Bu anlamda peçeleme işlemine benzeyen muvazaa işleminde tarafların gerçek
iradeleri ve açıkladıkları iradeleri arasında kasıtlı bir uygunsuzluk söz
konusudur[41].
Mahkeme içtihatları ve doktrine göre
muvazaalı sözleşmenin yaptırımı, sözleşmenin butlanla batıl yani geçersiz olmasıdır.[42]. Bu
anlamda muvazaalı işlemlerin iptal davasına konu edilip edilmeyeceği noktasında
doktrinde tartışma söz konusudur. Bu konuda iptal davası açılması gerektiğini
ileri sürenlerin yanı sıra, iptal davasının açılmasına gerek olmadığını kabul
edenlerde vardır[43].
Muvazaalı işlemler için iptal davası açılmasına gerek olmadığını düşünenler bu
işlemlerin zaten geçersiz olması ve hukuki bir sonuç doğurmaması nedeniyle bu
işlemler için tekrar bir iptal davası açılmasına gerek olmadığını ileri
sürmektedirler. Bununla birlikte, bu işlemlerin iptal davasından ziyade
istihkak davasına konu edilebileceği ileri sürülmüştür. Bunun aksine muvazaalı işlemlerin iptal
davasına konu olacağını savunan görüşler ise, alacaklının muvazaa ya da iptal
davası açmakta seçimlik hakkı olduğunu ifade etmektedirler[44].
Müstear ad
kavram olarak bir kişinin belli bir çevrede gerçek kimliğini açıklamamak
amacıyla kullandığı ad diğer bir ifadeyle takma addır. Sosyal hayatta bazen
kişiler sözleşmelerde taraf olmak istemeyebilir ve gerçek ismi dışında başka
bir isimle sözleşmede yer almayı tercih edebilir. Bu gibi durumlarda,
sözleşmeye taraf olmak istemeyen kişinin ismi gizlenerek bu kişi hesabına ancak
kendi adına işlem yapan kişi nam-ı müsteardır. Nam-ı müstear işlemlerinde araya
giren bir kişi vardır ve bu işlemler çeşitli amaçlara hizmet etmektedir. Bu
amaçların başında, yapılan işlemin veya tasarrufun üçüncü kişiler ve alacaklar
tarafından öğrenilmesini engellemek gelmektedir[45].
Uygulamada,
borçlunun gerçekte kendi adına satın aldığı ve bedelini ödediği taşınmazı
üçüncü kişiler veya alacaklardan saklamak amacıyla yakınları adına tescil
ettirmesi durumunda; tasarruf dışarıdan üçüncü kişiler arasında yapılmış
olmasına rağmen, gerçekte taşınmazın bedeli borçludan çıkmış, malın mülkiyeti
ise borçlunun arkasında gizlediği kişinin mal varlığına geçmiştir. Bu bağlamda
nam-ı müstear ile yapılan işlemler alacağın tahsilini tehlikeye sokabilmektedir[46].
Alacağın
tahsilini imkansız kılmak amacıyla nam-ı müstear ile yapılan işlemlere karşı
tasarrufun iptali davası açılabilmektedir. Borçlunun malları haczedilmeden veya
iflasına karar verilmeden alacaklılardan mal kaçırmak amacıyla nam-ı müstearla
yaptığı işlemler, tasarrufun iptali davasına konu teşkil etmektedir[47].

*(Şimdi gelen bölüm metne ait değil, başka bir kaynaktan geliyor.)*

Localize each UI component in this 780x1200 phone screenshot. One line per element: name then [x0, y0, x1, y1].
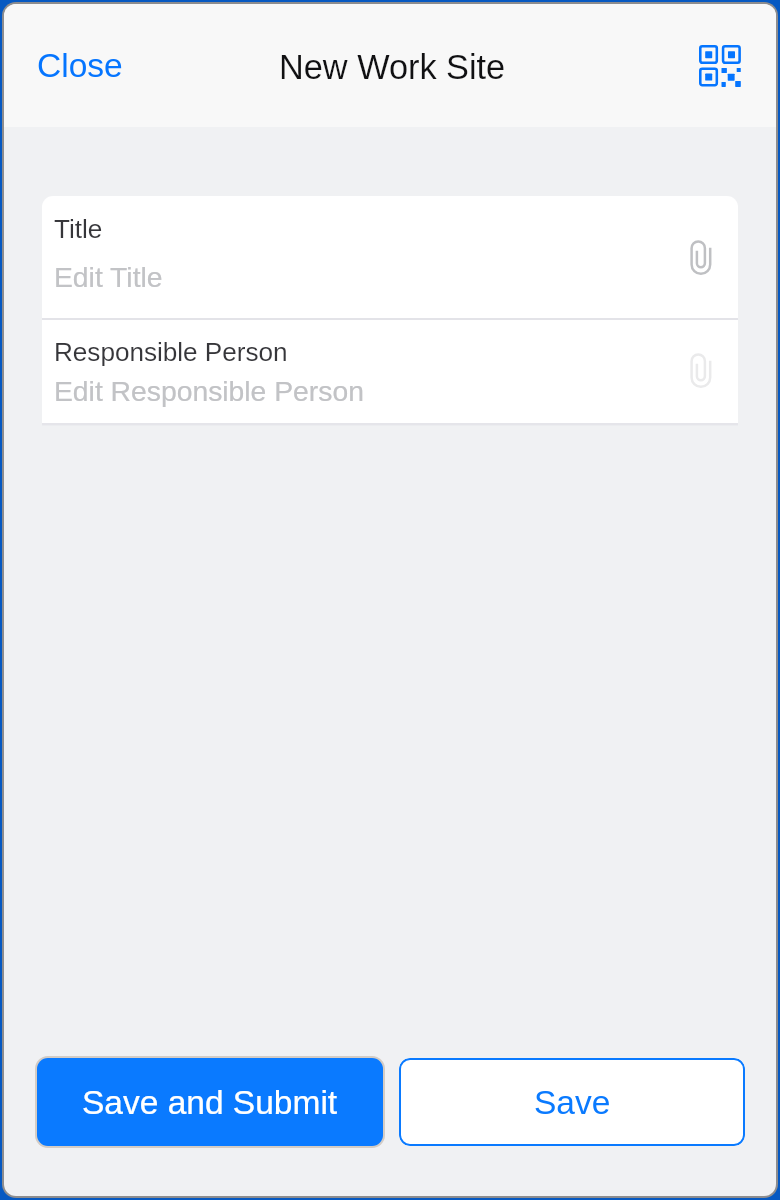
button[interactable]: Title [42, 196, 738, 318]
button[interactable]: Close [25, 37, 135, 94]
staticText: Save [534, 1084, 611, 1121]
staticText: Edit Title [54, 261, 163, 293]
staticText: New Work Site [279, 48, 506, 86]
button[interactable]: Scan QR code [692, 38, 748, 94]
button[interactable]: Save and Submit [35, 1056, 385, 1148]
staticText: Close [37, 47, 123, 84]
staticText: Save and Submit [82, 1084, 338, 1121]
button[interactable]: Attach file [679, 235, 719, 279]
staticText: Edit Responsible Person [54, 375, 364, 407]
staticText: Title [54, 214, 103, 243]
button[interactable]: Responsible Person [42, 320, 738, 423]
staticText: Responsible Person [54, 337, 288, 366]
button[interactable]: Attach file [679, 348, 719, 392]
button[interactable]: Save [399, 1058, 745, 1146]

Nam-ı müstear ile yapılan işlemler genel olarak 2004 sayılı İİK’nın iptal
davasına ilişkin hükümleri çerçevesinde tasarrufun iptali davasına konu
edilmiştir. Yargıtay’ın görüşü de bunu destekler niteliktedir. Yargıtay görüşü
her ne kadar 2004 sayılı Kanun hükümlerine göre olsa da bu görüş 6183 sayılı
Kanun’a göre açılan davalara da örnek oluşturabilir. Sonuçta her iki kanunun
iptal davasına ilişkin hükümleri birbirine benzer niteliktedir[48].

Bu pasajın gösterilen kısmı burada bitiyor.